Renaming committee member Doug Cupples has great plans to enhance the three parks and keep their names. Interesting ideas: proposed placing a monument to Robert Church Sr. in Confederate Park. Church was the first African American millionaire in the South and he donated $1,000 to construct the Confederate Memorial Hall in 1901 where Confederate Park is now. Also proposed a monument to the U.S. Colored troops in Coppock Park which was a part of Fort Pickering.
No doubt the parks need to be updated and enhanced to educate the public on a war that help create who we are now. Not to mention the money that Civil War Tourism generates.
I say bill the city council....they started this mess.
"When General Forrest died in 1877 it is noteworthy that his funeral in Memphis was attended not only by a throng of thousands of whites but by thousands of blacks as well. The funeral procession was over two miles long and was attended by over 10,000 area residents, including 3000 black citizens paying their respects."
Aren't we a fickle bunch? You have to judge people in their own time period, if you want to continue to honor the past.
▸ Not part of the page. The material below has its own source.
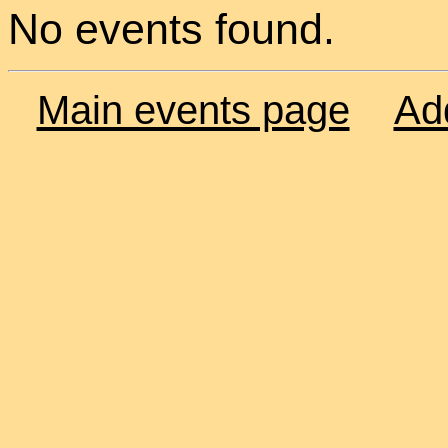
No events found.
Main events page
Ad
If not then let's just all agree to forget it and have "currently popular parks" instead of "historic parks".
Forrest's speech to the Independent Order of Pole-Bearers Association July 5, 1875.
A convention and BBQ was held by the Independent Order of Pole-Bearers Association at the fairgrounds of Memphis, five miles east of the city. An invitation to speak was conveyed to General Nathan Bedford Forrest, one of the city's most prominent citizens, and one of the foremost cavalry commanders in the late War Between the States. This was the first invitation granted to a white man to speak at this gathering. The invitation's purpose, one of the leaders said, was to extend peace, joy, and union, and following a brief welcoming address a Miss Lou Lewis, daughter of an officer of the Pole-Bearers, brought forward flowers and assurances that she conveyed them as a token of good will. After Miss Lewis handed him the flowers, General Forrest responded with a short speech that, in the contemporary pages of the Memphis Appeal, evinces Forrest's racial open-mindedness that seemed to have been growing in him.
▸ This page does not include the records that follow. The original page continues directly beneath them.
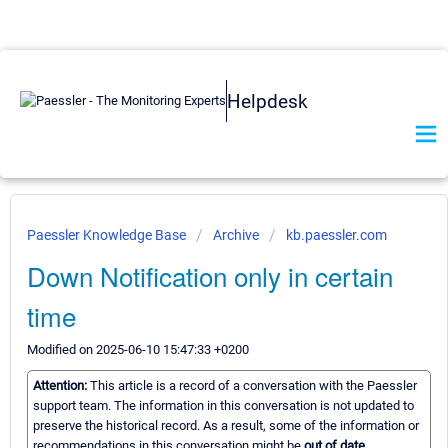
Helpdesk
Paessler Knowledge Base
Archive
kb.paessler.com
Down Notification only in certain
time
Modified on 2025-06-10 15:47:33 +0200
Attention:
This article is a record of a conversation with the Paessler
support team. The information in this conversation is not updated to
preserve the historical record. As a result, some of the information or
recommendations in this conversation might be
out of date.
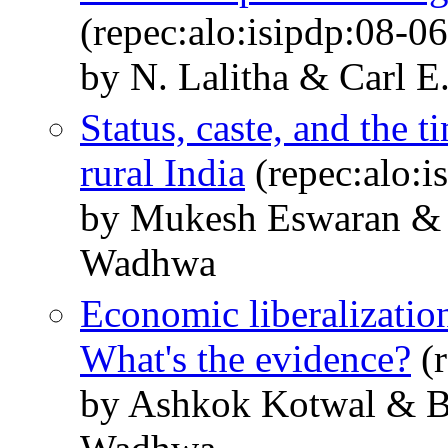
(repec:alo:isipdp:08-06
by N. Lalitha & Carl 
Status, caste, and the 
rural India
(repec:alo:i
by Mukesh Eswaran &
Wadhwa
Economic liberalizatio
What's the evidence?
(r
by Ashkok Kotwal & 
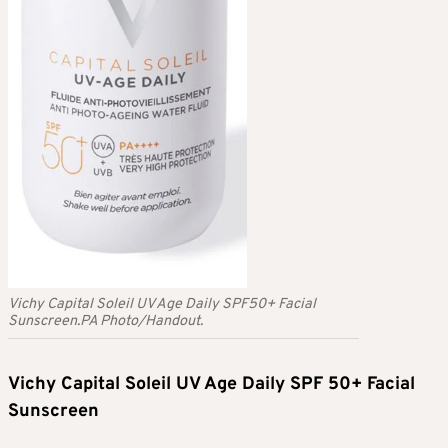
Vichy Capital Soleil UV Age Daily SPF50+ Facial
Sunscreen.PA Photo/Handout.
Vichy Capital Soleil UV Age Daily SPF 50+ Facial
Sunscreen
"Ladies and Gentlemen I accept the flowers as a memento of reconciliation between the white and colored races of the southern states. I accept it more particularly as it comes from a colored lady, for if there is any one on God's earth who loves the ladies I believe it is myself. (Immense applause and laughter). I came here with the jeers of some white people, who think that I am doing wrong. I believe I can exert some influence, and do much to assist the people in strengthening fraternal relations, and shall do all in my power to elevate every man to depress none. (Applause.) I want to elevate you to take positions in law offices, in stores, on farms, and wherever you are capable of going. I have not said anything about politics today. I don't propose to say anything about politics. You have a right to elect whom you please; vote for the man you think best, and I think, when that is done, you and I are freemen. Do as you consider right and honest in electing men for office. I did not come here to make you a long speech, although invited to do so by you. I am not much of a speaker, and my business prevented me from preparing myself. I came to meet you as friends, and welcome you to the white people. I want you to come nearer to us. When I can serve you I will do so. We have but one flag, one country; let us stand together. We may differ in color, but not in sentiment. Many things have been said about me which are wrong, and which white and black persons here, who stood by me through the war, can contradict. Go to work, be industrious, live honestly and act truly, and when you are oppressed I'll come to your relief. I thank you, ladies and gentlemen, for this opportunity you have afforded me to be with you, and to assure you that I am with you in heart and in hand". (Prolonged applause.)
Whereupon N. B. Forrest again thanked Miss Lewis for the bouquet and then gave her a kiss on the cheek. Such a kiss was unheard of in the society of those days, in 1875, but it showed a token of respect and friendship between the General and the black community and did much to promote harmony among the citizens of Memphis.
When General Forrest died in 1877 it is noteworthy that his funeral in Memphis was attended not only by a throng of thousands of whites but by thousands of blacks as well. The funeral procession was over two miles long and was attended by over 10,000 area residents, including 3000 black citizens paying their respects.
Glad the state bashing has ended. Now would someone please tell Cheri to give it a rest.
Love, Love, Love the peeps from The Shed!! Brad Orrison is a great guy who went to Ole Miss, went home with a bunch of stuff he picked over the years and in a style that reflects his Mississippi roots opened a Barbeque and Blues Joint. He got together an awesome group of people and they compete and travel across the U.S. Every year they come to Memphis in May, and last year placed 3rd overall. I hope Memphis will watch and support them like one of our own.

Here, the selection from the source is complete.